The approach stands in sharp contrast to traditional data labeling and AI content moderation, which are typically outsourced to low-resource countries.

Centaur’s approach produces accurate results, too. In a paper with researchers from Brigham and Women’s Hospital, Massachusetts General Hospital (MGH), and Eindhoven University of Technology, Centaur showed its crowdsourced opinions labeled lung ultrasounds as reliably as experts did. Another study with researchers at Memorial Sloan Kettering showed crowdsourced labeling of dermoscopic images was more accurate than that of highly experienced dermatologists. Beyond images, Centaur’s platform also works with video, audio, text from sources like research papers or anonymized conversations between doctors and patients, and waves from electroencephalograms (EEGs) and electrocardiographys (ECGs).

Finding the Experts

Centaur has found that the best performers come from surprising places. In 2021, to collect expert opinions on EEG patterns, researchers held a contest through the DiagnosUs app at a conference featuring about 50 epileptologists, each with more than 10 years of experience. The organizers made a custom shirt to give to the contest’s winner, who they assumed would be in attendance at the conference.
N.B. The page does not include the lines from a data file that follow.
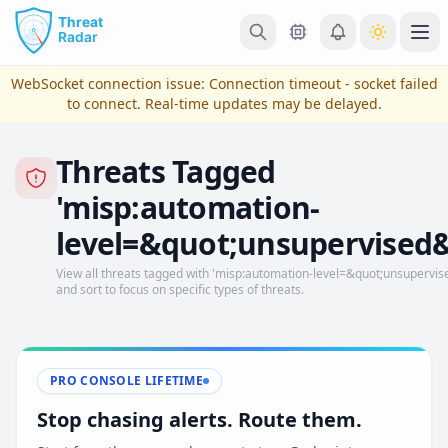
Skip to main content
Ope
WebSocket connection issue:
Connection timeout - socket failed
to connect
. Real-time updates may be delayed.
Threats Tagged
'misp:automation-
level=&quot;unsupervised&
View all threats tagged with 'misp:automation-level=&quot;unsupervised
and sort to focus on specific types of threats.
View Plans & Pricing
PRO CONSOLE LIFETIME
reconnecting
Stop chasing alerts. Route them.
But when the results came in, a pair of medical students in Ghana, Jeffery Danquah and Andrews Gyabaah, had beaten everyone in attendance. The highest-ranked conference attendee had come in ninth.

“I started by doing it for the money, but I realized it actually started helping me a lot,” Gyabaah told Centaur’s team later. “There were times in the clinic where I realized that I was doing better than others because of what I learned on the DiagnosUs app.”

As AI continues to change the nature of work, Duhaime believes Centaur Labs will be used as an ongoing check on AI models.

“Right now, we’re helping people train algorithms primarily, but increasingly I think we’ll be used for monitoring algorithms and in conjunction with algorithms, basically serving as the humans in the loop for a range of tasks,” Duhaime says. “You might think of us less as a way to train AI and more as a part of the full life cycle, where we’re providing feedback on models’ outputs or monitoring the model.”

Duhaime sees the work of humans and AI algorithms becoming increasingly integrated and believes Centaur Labs has an important role to play in that future.

“It’s not just train algorithm, deploy algorithm,” Duhaime says. “Instead, there will be these digital assembly lines all throughout the economy, and you need on-demand expert human judgment infused in different places along the value chain.”